The task
In the entries below, find every line with "Building" and copy it.
Recorded data START
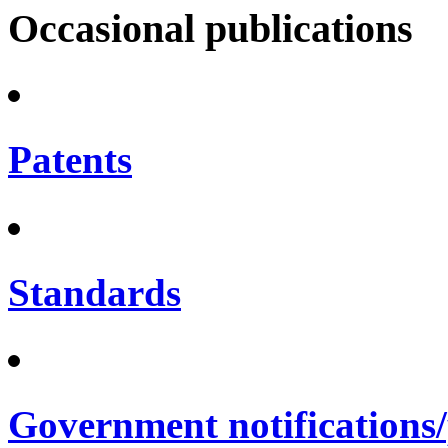
Occasional publications
Patents
Standards
Government notifications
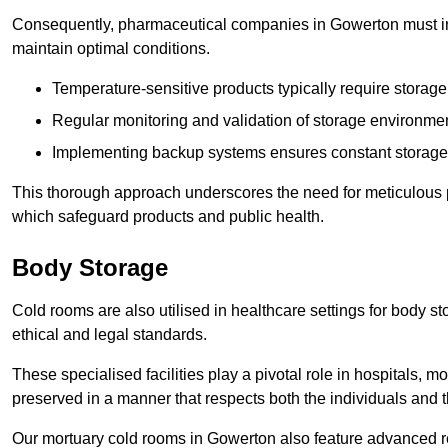
Consequently, pharmaceutical companies in Gowerton must inv
maintain optimal conditions.
Temperature-sensitive products typically require stora
Regular monitoring and validation of storage environmen
Implementing backup systems ensures constant storage 
This thorough approach underscores the need for meticulous 
which safeguard products and public health.
Body Storage
Cold rooms are also utilised in healthcare settings for body st
ethical and legal standards.
These specialised facilities play a pivotal role in hospitals, m
preserved in a manner that respects both the individuals and t
Our mortuary cold rooms in Gowerton also feature advanced ref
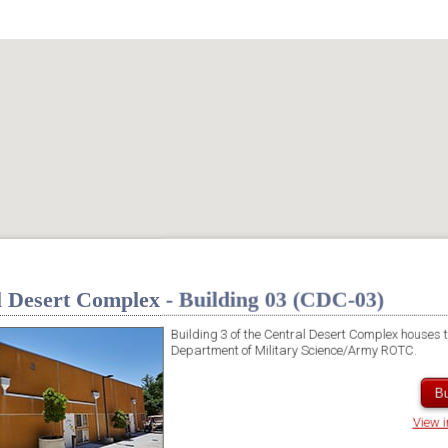
l Desert Complex - Building 03 (CDC-03)
Building 3 of the Central Desert Complex houses 
Department of Military Science/Army ROTC.
Bu
View 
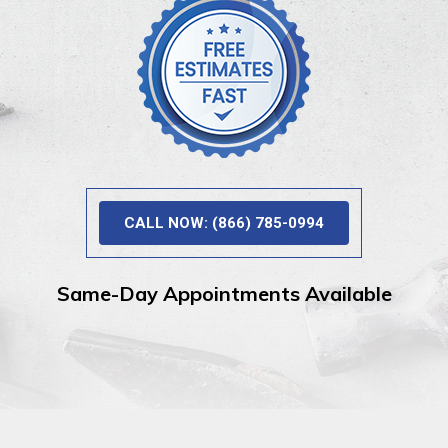
CALL NOW: (866) 785-0994
Same-Day Appointments Available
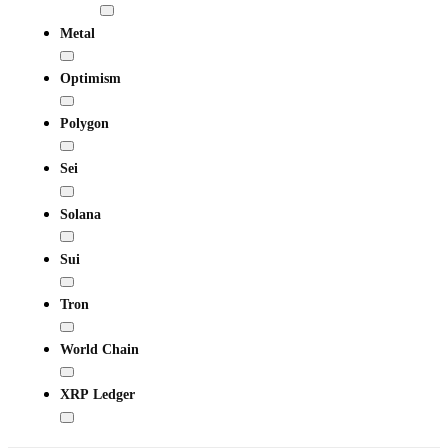
Metal
Optimism
Polygon
Sei
Solana
Sui
Tron
World Chain
XRP Ledger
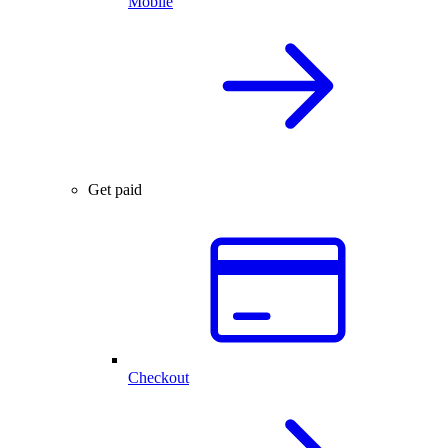
Mobile
Get paid
Checkout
Recorded data END
Expected output
l Desert Complex - Building 03 (CDC-03)
Building 3 of the Central Desert Complex houses 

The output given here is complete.